Ewing hits the gavel. “Sustained.” To Luke, he says in a harsh, tight voice, “You’re about this far from contempt, Mr. Garrison.” He’s holding his thumb and forefinger half an inch apart. “No more questions like that, do you understand me?”
Luke’s teeth are grinding. “Sidebar, Your Honor.”
He and Logan stand at the side of the judge’s bench, out of the jury’s hearing. Luke fights to keep himself under control. “I understand you, Your Honor, but this goes to the heart of my argument about this evidence,” he says passionately. Gesturing across the bench at Caramba, he says, “This officer stopped the defendant on a possible DUI. He was obligated to give him sobriety tests to find out if he was over the limit. The law is clear on that. If he wasn’t drunk, there was no reason to search his car, regardless of whether there was an open bottle in it or not. Both of those offenses are misdemeanors. That’s all they are. He signs a ticket, agreeing to appear in court, you send him on his way—assuming he’s sober.” Forging on, he says, “But this officer decided to go on a fishing expedition, instead of following standard, established procedure. In fact,” Luke continues, his forcefulness picking up steam, “the defendant was
never
given a sobriety test in the field, and he was
never
informed that he was a suspect in a murder case. All he ever thought or was told was that he had been arrested for possible drunk driving, which he was never tested for. That is a fundamental violation of his rights under the Fourth Amendment. All the evidence gathered against my client is illegal, and I submit that it should not be allowed into evidence.”
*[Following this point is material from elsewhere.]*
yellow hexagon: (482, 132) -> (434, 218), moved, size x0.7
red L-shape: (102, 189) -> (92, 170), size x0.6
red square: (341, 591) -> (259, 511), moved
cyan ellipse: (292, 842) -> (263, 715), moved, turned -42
“Your Honor—” Logan begins.
Ewing has already started to get up. “The court will recess for one hour,” he declares. “Opposing counsel will meet me in chambers.”
Ewing, the Federal and state Penal Codes open on his desk, is leafing through the search and seizure sections. He looks up at Logan. “What do you think?” he asks the D.A. “He’s your witness.”
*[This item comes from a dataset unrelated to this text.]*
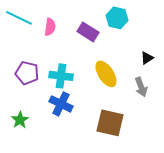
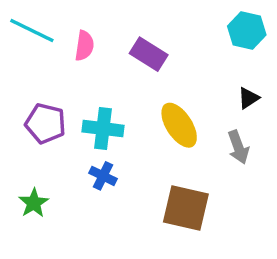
cyan hexagon: (117, 18) -> (247, 30), moved
blue cross: (61, 104) -> (103, 176), size x0.7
“The officer acted properly within the law, Your Honor,” Logan insists. “He stops a man who’s driving erratically, he sees there’s an open bottle in the car, that not only grants him the right to search the rest of the car that isn’t locked, it’s dangerous for him not to. What if there
is
a gun hidden under the seat, and the driver decides to use it? He knows there’s an outstanding charge against him and he doesn’t want to come in. Bingo, one dead police officer.”
Ewing is listening sympathetically.
“Once the officer found the key ring in Allison’s car, the case moved beyond a simple DUI,” Logan continues. “You don’t waste time testing someone who might be a murder suspect. You bring him in for questioning as fast as you can.”
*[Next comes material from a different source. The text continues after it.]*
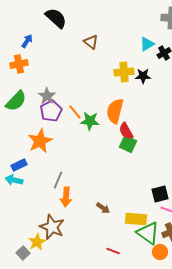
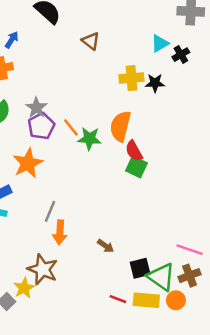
black square: (160, 194) -> (140, 268), moved
yellow rectangle: (136, 219) -> (146, 300), moved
Ewing nods. “That sounds reasonable to me,” he says to Luke.
Luke shakes his head. “I disagree. The man produced his license and registration. He’s out of the car. How can he get his hands on a gun
inside
his glove compartment if he’s
outside
his car? The procedure is to check out his license and registration, find out if there are any outstanding warrants on him, field-test him for sobriety. If he fails, you cite him for drunk driving and having an open bottle in his car—they go together, it’s a good bust. But if he passes, you take the bottle, write up a ticket, send him on his merry way,
because he isn’t drunk
. Anyway,” he adds, “it’s a lot more complicated than simple DUI and having an open bottle, because of the subsequent investigation at the jail.” He takes the sheets of paper from the folder he’s been carrying, hands them to Ewing. “And this.”